We conclude that the novel approaches proposed in the present work not only offer better results than the approach of [20], but higher flexibility at minor intrusion. Thus, the hyperelastic ML-based model \(W^{\mathsf {MLW}}\) based on (18) showed the best generalization behavior and the best prediction quality in the investigated examples. The model \(W^{\mathsf {MLW}}\) offers an attractive alternative for anisotropic hyperelastic constitutive models, not only for lattice structures, but for other anisotropic hyperelastic cases, with potential application as material law in finite element simulations.

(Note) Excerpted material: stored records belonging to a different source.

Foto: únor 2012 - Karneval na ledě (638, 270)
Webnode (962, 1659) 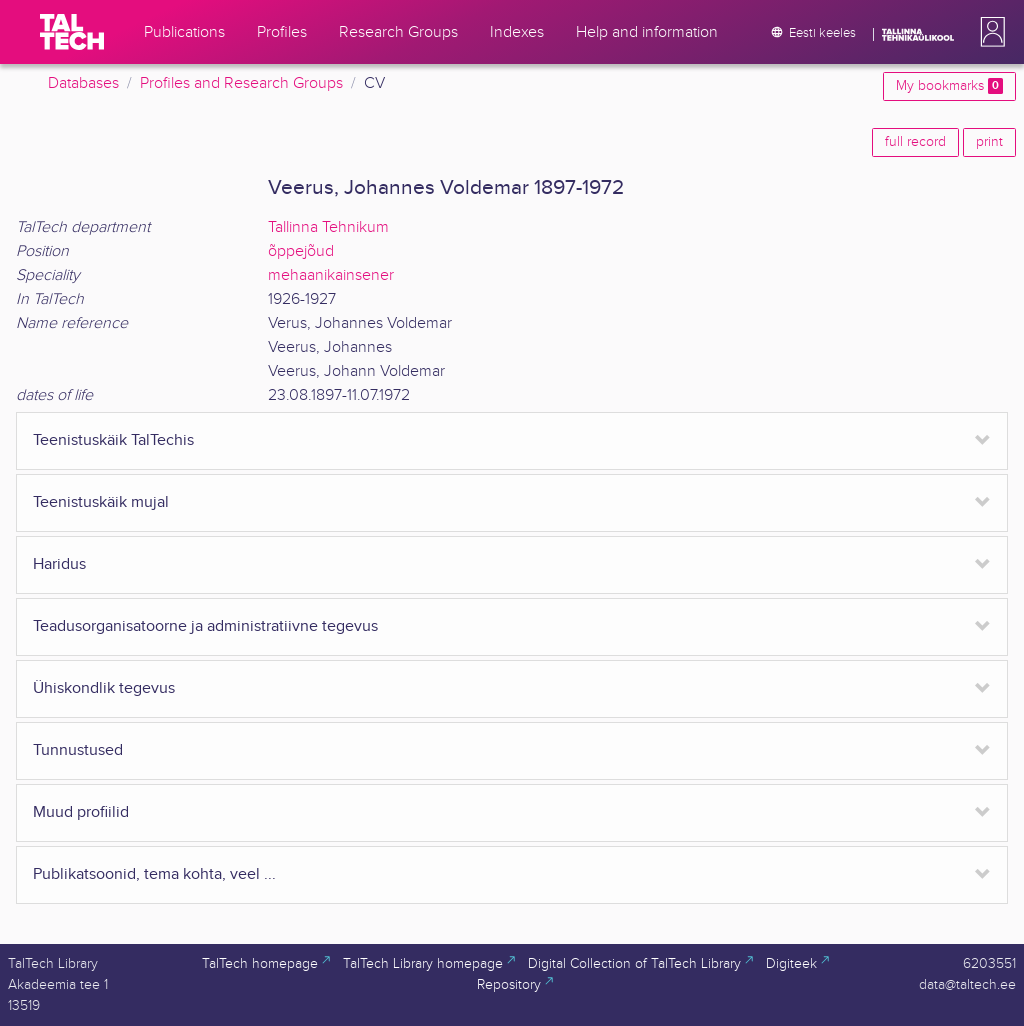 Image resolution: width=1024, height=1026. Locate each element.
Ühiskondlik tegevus (104, 688)
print (989, 142)
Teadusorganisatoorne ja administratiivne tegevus (205, 626)
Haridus (59, 564)
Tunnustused (78, 750)
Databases (83, 83)
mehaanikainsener (331, 275)
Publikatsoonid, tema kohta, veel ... (154, 874)
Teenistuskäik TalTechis (113, 440)
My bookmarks (949, 86)
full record (915, 142)
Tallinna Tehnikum (328, 227)
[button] (989, 32)
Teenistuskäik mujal (101, 502)
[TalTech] (72, 32)
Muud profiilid (81, 812)
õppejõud (301, 251)
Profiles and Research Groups (241, 83) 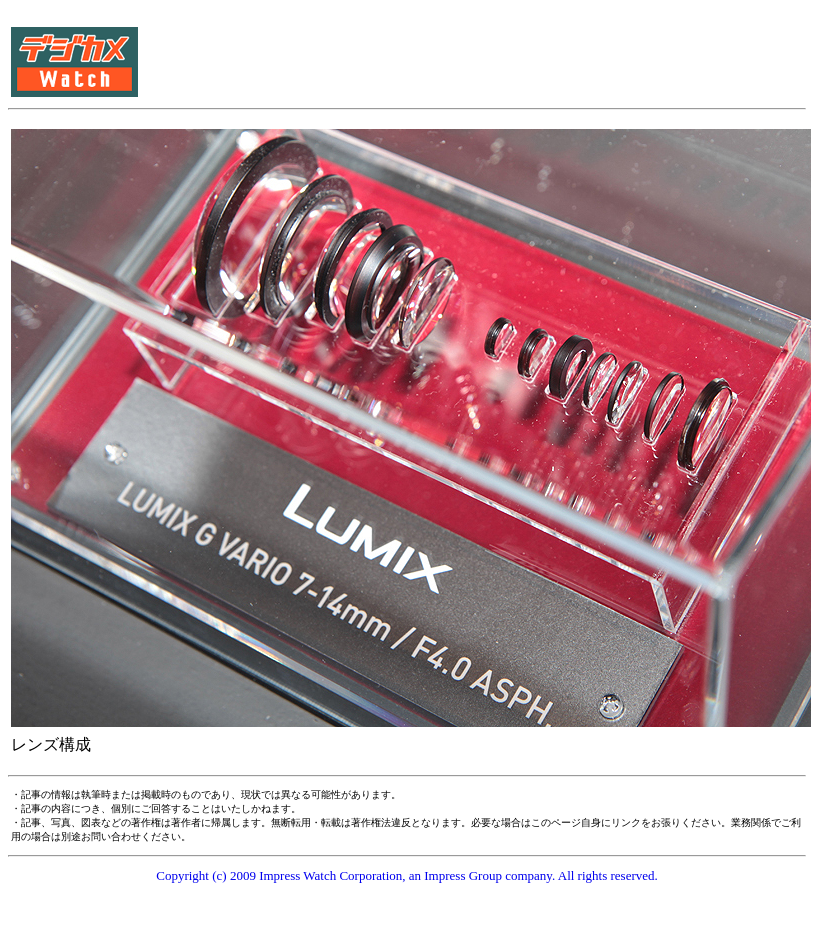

For non-hyperelastic problems, the stress model \(\varvec{P}^\mathsf {MLP}\) may be used as an initial structure for future developments of data-driven constitutive laws. The ML-extended approach \(W^\mathsf {MLI}\) does not offer the prediction quality of the former ML models, but shows that mechanical models, as the one of [20], can be extended at key modeling points in order to capture new constitutive behavior, as the instabilities of lattice structures. All models have been calibrated with small amounts of data based on few mechanical simulations. As shown in the re-calibration of all ML models, the more data is provided, the better performance can be achieve due to their flexibility. Finally, it should be remarked that no single best performing architecture has been identified in the provided examples. For the \(W^\mathsf {MLW}\), based on Tables 1 and 2, it appears that the small architecture \(\mathcal {N}[8,8,8]\) yields very good results at low complexity. For the remaining ML models, very different architectures achieve among themselves comparable quality. It is, therefore, recommended to always perform an architecture sweep for new hyperelastic microstructures, if resources are available. This not only helps to obtain a set of high-quality candidates, but also to allow a model selection with a sensible compromise between prediction quality and model complexity based on pragmatic requirements for applications of interest.